October 2004
October 5: Chasm City by Alastair Reynolds
We moved this extremely long, complex space opera up in the queue 2 weeks early so only 5 people of the 7 who showed up at the meeting had read any of it. No one had finished. Four people had read Reynolds previously.
This book is set in the same universe as Reynolds's first book, Revelation Space, which we read earlier. Although Chasm City covers some backstory about the universe, the book can be read as a stand-alone novel. In it a bodyguard, Tanner Mirabel, searches for the murderer of his boss. Along the way he becomes infected by a religious cult's virus and ends up in Chasm City, where he becomes caught up in the game of nano-plague mutants while at the same time wondering who he really is.

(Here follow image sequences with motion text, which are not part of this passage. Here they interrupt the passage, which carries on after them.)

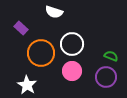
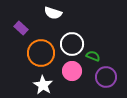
white semicircle: moved 1 px left, 1 px down
green semicircle: moved 18 px left
white star: moved 16 px right
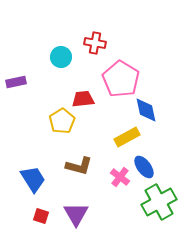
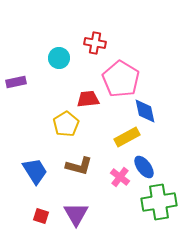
cyan circle: moved 2 px left, 1 px down
red trapezoid: moved 5 px right
blue diamond: moved 1 px left, 1 px down
yellow pentagon: moved 4 px right, 3 px down
blue trapezoid: moved 2 px right, 8 px up
green cross: rotated 20 degrees clockwise
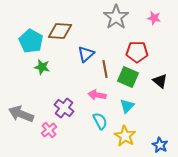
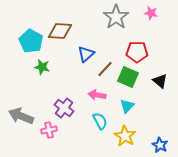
pink star: moved 3 px left, 5 px up
brown line: rotated 54 degrees clockwise
gray arrow: moved 2 px down
pink cross: rotated 28 degrees clockwise
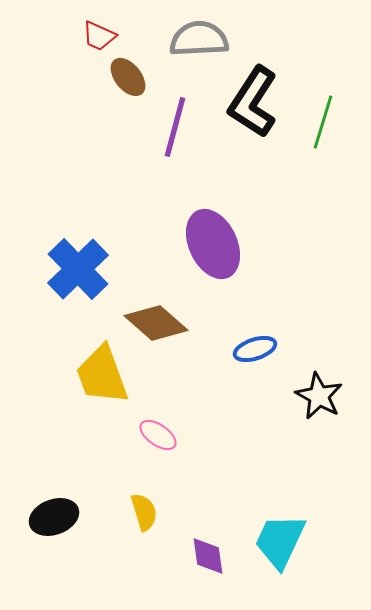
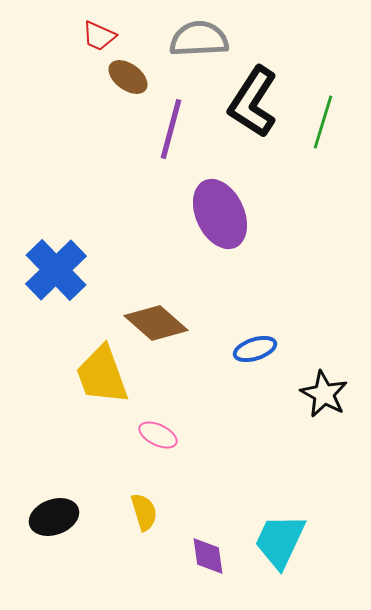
brown ellipse: rotated 15 degrees counterclockwise
purple line: moved 4 px left, 2 px down
purple ellipse: moved 7 px right, 30 px up
blue cross: moved 22 px left, 1 px down
black star: moved 5 px right, 2 px up
pink ellipse: rotated 9 degrees counterclockwise
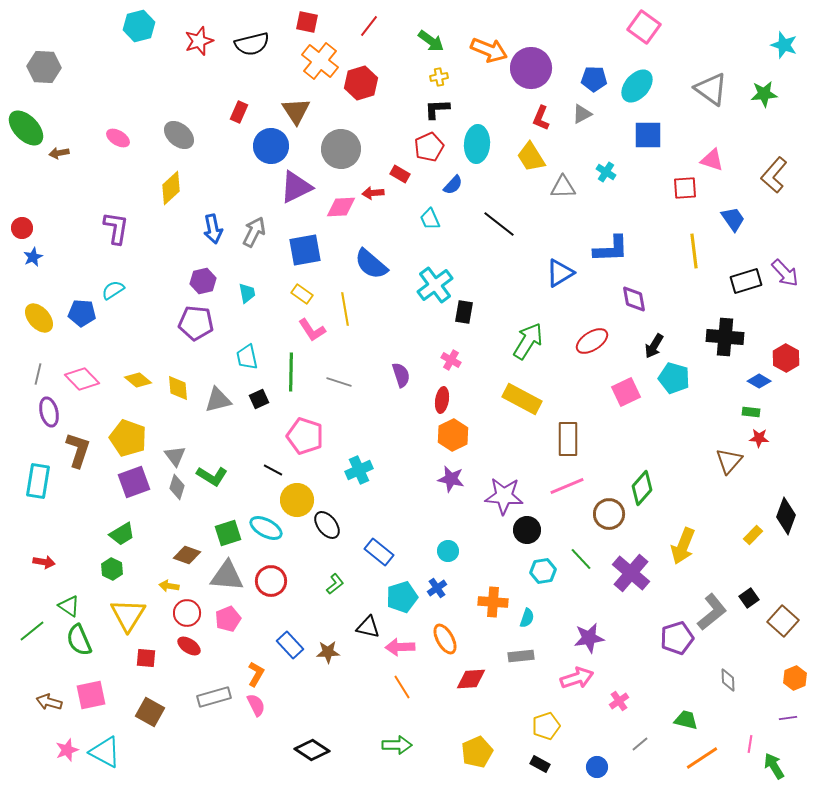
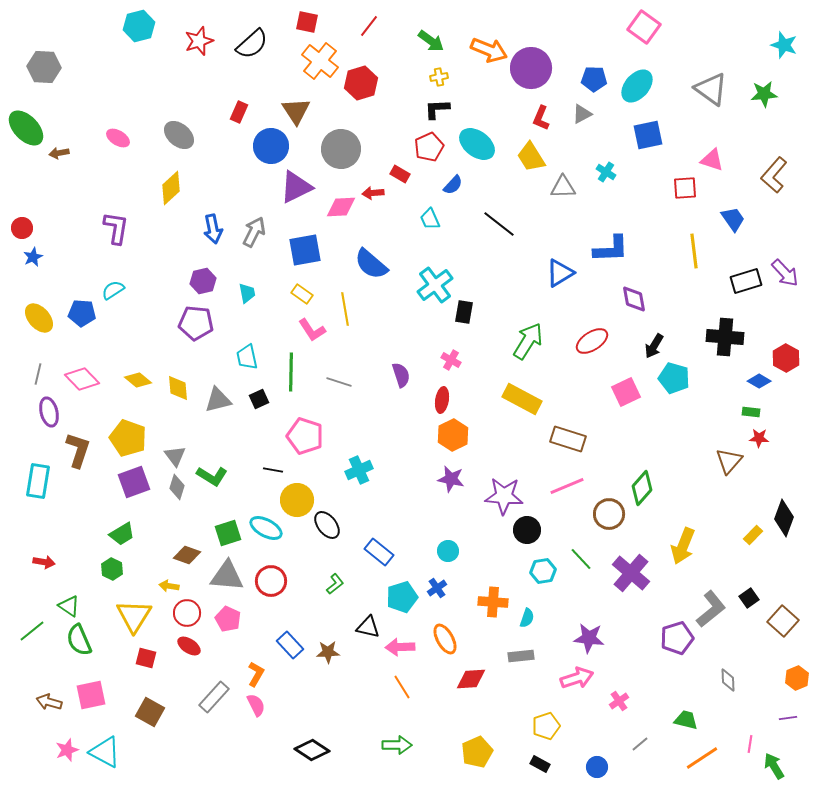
black semicircle at (252, 44): rotated 28 degrees counterclockwise
blue square at (648, 135): rotated 12 degrees counterclockwise
cyan ellipse at (477, 144): rotated 57 degrees counterclockwise
brown rectangle at (568, 439): rotated 72 degrees counterclockwise
black line at (273, 470): rotated 18 degrees counterclockwise
black diamond at (786, 516): moved 2 px left, 2 px down
gray L-shape at (712, 612): moved 1 px left, 3 px up
yellow triangle at (128, 615): moved 6 px right, 1 px down
pink pentagon at (228, 619): rotated 25 degrees counterclockwise
purple star at (589, 638): rotated 16 degrees clockwise
red square at (146, 658): rotated 10 degrees clockwise
orange hexagon at (795, 678): moved 2 px right
gray rectangle at (214, 697): rotated 32 degrees counterclockwise
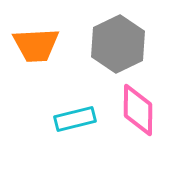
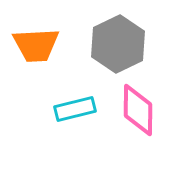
cyan rectangle: moved 10 px up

Most of us thought the book should have been broken up into separate volumes and that it probably did not need the level of detail and complexity it has. With such a long book, the author needs to give the reader a major payoff at the end. The reader who read the farthest said that the book did get more interesting later on, but most of the rest of us did not think we would finish.
October 19: Lost in a Good Book by Jasper Fforde
Eight out of 10 people who showed up for this discussion managed to lose themselves in this book of British nonsense, and 6 of them found their way to the end. Four had read Fforde before.
This is the second book in the Thursday Next series. Four have been published so far and a fifth is due out the summer of 2005. The first book, The Eyre Affair, which we read last year, is a stand-alone book. This second book, however, is part of a continuing series in which Literary Detective Thursday tries to retrieve her husband after the evil Goliath Corporation eradicated him from time.
Many of us liked this book better than the first one because it had more plot. Those of us who had read the first book were used to the overwhelming number of elements Fforde crams into his world (time travel, alternate history, puns on names, Suckers and Biters, dodos, and romps through literature), and were happy to revisit them, but at the same time relieved he hadn't added more. Two of our favorite spots in this book were Kafka's The Trial and Poe's "The Raven."
We found a good balance of satire and silliness in this book and would recommend it to fans of British whimsy.